Search You tube. I have seen videos...using a sled, and some shims. Might take a while but if the board is important to your project, give it a shot.
Good luck.


----------



## Maylar (Sep 3, 2013)

Honestly, this is the perfect example of where hand tools are the ideal solution to a problem. I would take a #5 or #6 hand plane to the cupped edges and bring the board close enough to flat so that the planer could take a final skim cut. You have much more control this way and lose the minimum of wood.


----------



## Pirate (Jul 23, 2009)

Maylar said:


> Honestly, this is the perfect example of where hand tools are the ideal solution to a problem. I would take a #5 or #6 hand plane to the cupped edges and bring the board close enough to flat so that the planer could take a final skim cut. You have much more control this way and lose the minimum of wood.

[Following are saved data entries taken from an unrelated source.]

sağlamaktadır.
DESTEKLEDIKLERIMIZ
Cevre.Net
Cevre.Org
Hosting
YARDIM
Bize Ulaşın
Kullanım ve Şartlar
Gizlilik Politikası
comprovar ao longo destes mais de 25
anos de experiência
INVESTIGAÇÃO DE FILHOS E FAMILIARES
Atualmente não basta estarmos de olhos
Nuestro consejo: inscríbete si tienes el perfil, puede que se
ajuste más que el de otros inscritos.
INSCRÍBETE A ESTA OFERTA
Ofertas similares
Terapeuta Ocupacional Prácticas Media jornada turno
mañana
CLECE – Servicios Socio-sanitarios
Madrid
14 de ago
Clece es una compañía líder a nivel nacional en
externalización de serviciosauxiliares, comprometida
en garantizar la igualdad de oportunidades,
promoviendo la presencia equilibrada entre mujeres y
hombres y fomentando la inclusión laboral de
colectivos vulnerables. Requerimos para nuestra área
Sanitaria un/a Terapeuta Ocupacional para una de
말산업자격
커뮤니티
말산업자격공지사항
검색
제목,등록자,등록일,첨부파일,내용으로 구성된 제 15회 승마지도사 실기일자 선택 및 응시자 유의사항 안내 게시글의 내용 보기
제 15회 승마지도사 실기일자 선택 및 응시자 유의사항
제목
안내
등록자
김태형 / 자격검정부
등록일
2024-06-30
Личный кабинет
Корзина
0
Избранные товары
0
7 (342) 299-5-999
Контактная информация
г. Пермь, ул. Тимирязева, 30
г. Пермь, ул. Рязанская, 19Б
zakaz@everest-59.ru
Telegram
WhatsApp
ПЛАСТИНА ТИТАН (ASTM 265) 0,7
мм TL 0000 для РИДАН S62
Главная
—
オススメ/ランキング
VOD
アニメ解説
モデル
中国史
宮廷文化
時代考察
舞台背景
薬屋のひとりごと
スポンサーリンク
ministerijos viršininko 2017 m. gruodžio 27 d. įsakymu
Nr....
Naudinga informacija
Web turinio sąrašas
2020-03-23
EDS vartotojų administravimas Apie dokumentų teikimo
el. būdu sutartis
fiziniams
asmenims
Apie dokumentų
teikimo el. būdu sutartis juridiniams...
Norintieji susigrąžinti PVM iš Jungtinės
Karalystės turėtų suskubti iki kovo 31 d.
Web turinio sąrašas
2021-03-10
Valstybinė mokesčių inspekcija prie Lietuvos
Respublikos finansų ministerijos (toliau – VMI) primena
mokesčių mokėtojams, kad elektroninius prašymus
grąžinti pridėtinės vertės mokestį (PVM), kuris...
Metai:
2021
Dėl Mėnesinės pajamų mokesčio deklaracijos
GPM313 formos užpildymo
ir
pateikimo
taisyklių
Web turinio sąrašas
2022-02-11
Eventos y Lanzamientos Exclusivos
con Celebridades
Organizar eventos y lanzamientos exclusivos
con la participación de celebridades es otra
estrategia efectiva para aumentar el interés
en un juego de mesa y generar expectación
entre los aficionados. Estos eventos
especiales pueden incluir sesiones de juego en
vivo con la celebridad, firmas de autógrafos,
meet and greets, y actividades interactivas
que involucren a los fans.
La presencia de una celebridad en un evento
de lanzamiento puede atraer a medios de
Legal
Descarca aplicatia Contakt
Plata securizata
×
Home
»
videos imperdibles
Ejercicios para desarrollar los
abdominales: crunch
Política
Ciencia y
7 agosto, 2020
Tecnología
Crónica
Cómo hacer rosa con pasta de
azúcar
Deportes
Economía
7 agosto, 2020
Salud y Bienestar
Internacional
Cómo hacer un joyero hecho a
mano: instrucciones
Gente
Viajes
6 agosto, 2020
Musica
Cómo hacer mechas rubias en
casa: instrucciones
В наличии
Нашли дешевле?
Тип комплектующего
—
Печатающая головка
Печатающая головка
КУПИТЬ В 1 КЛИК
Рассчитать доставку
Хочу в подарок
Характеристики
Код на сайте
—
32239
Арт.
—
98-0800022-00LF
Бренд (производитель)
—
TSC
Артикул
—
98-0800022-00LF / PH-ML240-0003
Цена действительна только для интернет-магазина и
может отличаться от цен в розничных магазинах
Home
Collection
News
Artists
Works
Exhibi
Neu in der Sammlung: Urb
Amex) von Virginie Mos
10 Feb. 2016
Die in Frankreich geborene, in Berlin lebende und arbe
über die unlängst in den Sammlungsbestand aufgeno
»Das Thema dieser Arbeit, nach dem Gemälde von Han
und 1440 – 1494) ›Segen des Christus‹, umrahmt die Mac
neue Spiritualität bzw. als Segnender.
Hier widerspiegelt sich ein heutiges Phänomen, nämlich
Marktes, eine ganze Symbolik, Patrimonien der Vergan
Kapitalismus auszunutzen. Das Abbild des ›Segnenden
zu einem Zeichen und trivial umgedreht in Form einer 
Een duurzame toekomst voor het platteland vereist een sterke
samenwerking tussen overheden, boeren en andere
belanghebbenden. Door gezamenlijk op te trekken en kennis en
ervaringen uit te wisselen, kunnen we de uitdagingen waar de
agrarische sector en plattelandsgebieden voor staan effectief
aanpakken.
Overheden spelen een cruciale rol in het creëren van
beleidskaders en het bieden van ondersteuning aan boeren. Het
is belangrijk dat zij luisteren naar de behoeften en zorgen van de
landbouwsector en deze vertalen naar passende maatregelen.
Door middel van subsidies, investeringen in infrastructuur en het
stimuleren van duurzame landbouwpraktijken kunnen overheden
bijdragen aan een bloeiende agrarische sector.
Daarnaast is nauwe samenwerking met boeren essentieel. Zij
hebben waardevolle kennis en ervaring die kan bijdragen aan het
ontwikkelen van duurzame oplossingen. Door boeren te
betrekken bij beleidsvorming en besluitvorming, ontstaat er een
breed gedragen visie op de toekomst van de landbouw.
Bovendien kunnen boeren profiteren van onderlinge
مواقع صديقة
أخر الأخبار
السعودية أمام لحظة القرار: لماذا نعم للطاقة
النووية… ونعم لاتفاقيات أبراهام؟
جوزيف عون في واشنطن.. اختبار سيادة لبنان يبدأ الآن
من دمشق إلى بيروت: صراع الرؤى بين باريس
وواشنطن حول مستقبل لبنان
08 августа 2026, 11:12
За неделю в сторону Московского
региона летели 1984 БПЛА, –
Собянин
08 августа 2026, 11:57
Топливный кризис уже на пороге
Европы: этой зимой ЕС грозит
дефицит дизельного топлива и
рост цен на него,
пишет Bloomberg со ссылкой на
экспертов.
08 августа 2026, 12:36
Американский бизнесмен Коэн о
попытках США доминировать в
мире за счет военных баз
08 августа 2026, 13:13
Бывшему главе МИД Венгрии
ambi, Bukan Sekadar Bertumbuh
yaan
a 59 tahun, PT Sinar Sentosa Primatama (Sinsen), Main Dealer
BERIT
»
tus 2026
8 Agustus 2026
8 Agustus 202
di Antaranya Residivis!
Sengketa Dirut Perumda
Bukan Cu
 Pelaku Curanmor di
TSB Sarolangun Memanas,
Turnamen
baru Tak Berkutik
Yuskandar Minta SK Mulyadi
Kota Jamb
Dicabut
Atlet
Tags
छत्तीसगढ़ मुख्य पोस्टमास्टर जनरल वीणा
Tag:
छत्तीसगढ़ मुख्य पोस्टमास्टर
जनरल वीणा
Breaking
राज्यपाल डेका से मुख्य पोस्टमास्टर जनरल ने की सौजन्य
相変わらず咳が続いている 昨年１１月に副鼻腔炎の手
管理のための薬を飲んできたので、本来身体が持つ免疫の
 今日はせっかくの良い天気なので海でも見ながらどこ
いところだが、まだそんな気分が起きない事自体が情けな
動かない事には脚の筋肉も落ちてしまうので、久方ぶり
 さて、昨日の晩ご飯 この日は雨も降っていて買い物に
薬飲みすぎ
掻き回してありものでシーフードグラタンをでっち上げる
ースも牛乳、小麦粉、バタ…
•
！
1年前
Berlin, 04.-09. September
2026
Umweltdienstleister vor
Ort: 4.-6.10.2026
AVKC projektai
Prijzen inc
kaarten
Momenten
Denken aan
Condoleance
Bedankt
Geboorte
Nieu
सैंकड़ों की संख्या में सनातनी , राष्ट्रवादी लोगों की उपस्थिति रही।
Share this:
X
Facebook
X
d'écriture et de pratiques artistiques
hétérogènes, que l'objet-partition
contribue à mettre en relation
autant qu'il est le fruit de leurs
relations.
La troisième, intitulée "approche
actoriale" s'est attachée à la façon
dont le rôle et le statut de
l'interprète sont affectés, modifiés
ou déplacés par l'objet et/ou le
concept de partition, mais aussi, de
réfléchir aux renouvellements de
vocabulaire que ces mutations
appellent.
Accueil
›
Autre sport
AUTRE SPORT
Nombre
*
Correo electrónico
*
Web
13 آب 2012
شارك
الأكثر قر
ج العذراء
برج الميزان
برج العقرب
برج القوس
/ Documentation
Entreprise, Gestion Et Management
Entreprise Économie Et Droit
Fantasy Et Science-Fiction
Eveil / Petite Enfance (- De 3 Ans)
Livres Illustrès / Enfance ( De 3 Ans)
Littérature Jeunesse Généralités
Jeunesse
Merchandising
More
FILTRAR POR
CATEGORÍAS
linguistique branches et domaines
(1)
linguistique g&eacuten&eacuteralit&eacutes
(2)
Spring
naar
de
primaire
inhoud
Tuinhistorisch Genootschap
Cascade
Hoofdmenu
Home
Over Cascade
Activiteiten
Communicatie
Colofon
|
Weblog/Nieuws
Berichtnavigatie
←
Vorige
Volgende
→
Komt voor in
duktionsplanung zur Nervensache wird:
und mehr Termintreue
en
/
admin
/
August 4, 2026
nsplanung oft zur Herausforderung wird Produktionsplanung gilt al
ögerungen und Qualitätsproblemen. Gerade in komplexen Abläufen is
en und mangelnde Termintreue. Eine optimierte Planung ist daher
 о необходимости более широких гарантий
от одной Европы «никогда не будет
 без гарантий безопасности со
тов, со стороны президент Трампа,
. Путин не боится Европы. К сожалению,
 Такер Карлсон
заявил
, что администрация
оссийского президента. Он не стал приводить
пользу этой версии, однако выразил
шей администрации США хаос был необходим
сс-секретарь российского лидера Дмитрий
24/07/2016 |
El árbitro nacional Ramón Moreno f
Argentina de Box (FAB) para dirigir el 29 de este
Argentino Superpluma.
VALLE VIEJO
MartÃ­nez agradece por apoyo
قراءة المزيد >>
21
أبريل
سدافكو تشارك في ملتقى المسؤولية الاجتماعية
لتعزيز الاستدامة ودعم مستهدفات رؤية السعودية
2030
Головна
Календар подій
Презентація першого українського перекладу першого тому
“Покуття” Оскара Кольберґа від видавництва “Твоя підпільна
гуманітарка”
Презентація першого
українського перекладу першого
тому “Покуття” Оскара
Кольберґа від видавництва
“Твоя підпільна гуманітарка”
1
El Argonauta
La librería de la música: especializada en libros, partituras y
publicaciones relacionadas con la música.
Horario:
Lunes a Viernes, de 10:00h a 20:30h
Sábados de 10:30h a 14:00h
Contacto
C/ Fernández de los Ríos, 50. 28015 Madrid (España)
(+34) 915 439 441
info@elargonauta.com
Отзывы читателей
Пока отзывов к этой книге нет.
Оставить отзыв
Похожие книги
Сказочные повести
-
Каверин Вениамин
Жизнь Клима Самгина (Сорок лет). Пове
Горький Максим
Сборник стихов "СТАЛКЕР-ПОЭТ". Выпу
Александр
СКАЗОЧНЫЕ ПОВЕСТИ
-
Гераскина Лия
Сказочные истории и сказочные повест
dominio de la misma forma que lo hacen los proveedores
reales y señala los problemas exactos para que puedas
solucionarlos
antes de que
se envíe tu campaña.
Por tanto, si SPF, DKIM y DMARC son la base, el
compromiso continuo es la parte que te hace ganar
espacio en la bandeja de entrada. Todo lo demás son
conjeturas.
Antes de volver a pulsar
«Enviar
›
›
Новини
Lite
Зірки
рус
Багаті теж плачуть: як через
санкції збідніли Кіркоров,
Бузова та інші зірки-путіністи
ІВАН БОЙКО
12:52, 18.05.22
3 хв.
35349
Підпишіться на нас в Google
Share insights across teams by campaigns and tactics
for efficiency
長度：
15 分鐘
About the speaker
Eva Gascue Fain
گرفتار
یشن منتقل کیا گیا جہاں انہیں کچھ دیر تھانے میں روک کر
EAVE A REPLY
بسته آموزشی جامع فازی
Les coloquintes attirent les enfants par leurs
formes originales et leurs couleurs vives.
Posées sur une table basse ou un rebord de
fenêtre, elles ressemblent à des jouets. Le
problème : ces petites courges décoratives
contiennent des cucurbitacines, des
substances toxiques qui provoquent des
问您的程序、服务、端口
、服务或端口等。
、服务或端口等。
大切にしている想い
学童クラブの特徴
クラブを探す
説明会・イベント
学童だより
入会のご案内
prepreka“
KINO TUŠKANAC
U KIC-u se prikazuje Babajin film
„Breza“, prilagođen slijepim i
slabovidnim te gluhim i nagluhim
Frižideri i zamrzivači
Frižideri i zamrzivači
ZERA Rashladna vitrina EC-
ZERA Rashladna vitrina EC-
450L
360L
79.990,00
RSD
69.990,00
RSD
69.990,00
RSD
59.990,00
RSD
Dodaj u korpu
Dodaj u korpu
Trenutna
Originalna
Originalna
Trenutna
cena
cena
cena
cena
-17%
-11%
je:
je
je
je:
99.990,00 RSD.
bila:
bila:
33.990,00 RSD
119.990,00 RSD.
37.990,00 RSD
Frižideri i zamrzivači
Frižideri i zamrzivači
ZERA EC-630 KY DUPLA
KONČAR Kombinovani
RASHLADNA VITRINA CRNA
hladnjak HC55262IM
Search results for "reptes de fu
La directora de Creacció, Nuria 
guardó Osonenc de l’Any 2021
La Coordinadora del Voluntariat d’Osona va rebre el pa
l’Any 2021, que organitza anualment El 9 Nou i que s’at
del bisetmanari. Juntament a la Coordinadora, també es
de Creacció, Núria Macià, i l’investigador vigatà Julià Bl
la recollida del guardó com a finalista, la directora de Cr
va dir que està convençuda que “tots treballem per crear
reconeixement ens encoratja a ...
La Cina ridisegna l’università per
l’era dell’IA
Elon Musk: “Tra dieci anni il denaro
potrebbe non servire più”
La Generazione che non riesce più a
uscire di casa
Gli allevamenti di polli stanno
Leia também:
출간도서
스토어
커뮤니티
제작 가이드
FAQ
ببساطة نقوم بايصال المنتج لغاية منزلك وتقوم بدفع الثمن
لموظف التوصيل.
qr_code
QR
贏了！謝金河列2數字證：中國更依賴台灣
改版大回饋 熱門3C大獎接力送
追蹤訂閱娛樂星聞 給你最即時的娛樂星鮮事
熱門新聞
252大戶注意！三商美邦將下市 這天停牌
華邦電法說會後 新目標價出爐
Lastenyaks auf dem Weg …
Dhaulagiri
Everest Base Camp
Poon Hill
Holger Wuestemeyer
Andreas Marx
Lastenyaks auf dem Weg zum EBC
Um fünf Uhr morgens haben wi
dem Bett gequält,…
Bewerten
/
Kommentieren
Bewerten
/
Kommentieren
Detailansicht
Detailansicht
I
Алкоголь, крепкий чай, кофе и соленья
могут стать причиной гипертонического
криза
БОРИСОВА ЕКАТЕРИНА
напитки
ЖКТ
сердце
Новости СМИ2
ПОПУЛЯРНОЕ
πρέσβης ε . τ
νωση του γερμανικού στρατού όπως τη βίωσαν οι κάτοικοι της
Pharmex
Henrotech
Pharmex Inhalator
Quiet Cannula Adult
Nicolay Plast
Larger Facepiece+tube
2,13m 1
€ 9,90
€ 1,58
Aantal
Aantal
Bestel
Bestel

I've done this with good luck.
Also have put the board on a sled, with the cup up, and put wedges under the raised edges, hot glued in place.


----------



## Larry42 (Jan 10, 2014)

Use a carrier board, trap the cupped board on it and put shims under it to support it so it doesn't compress or twist. The carrier has to have a sturdy back stop glued on.


----------



## TimPa (Jan 27, 2010)

realize that after you make a board perfectly flat, by whatever method, that you have exposed a new surface to the air. depending on how stable that board is, it may or may not stay flat immediately after the process. just don't lay them on a floor/bench/flat surface where the air can only get to one face, is likely to warp again.

a jointer (machine or hand) is much better at flattening boards than a planer


----------



## Larry42 (Jan 10, 2014)

If you want to flatten a board use a scrub plane, much faster than a #5 or 6.


----------



## wericha (Apr 29, 2012)

Simply put, a planer is NOT the tool to use to flatten boards. Its intended purpose is to thickness a board. Trying to do so will only make the situation worse. If you don't have a jointer, a hand plane should be used to flatten one side as best as possible before running through the planer.


----------



## Pirate (Jul 23, 2009)

Try to plane the same amount off each side to minimize warping.


----------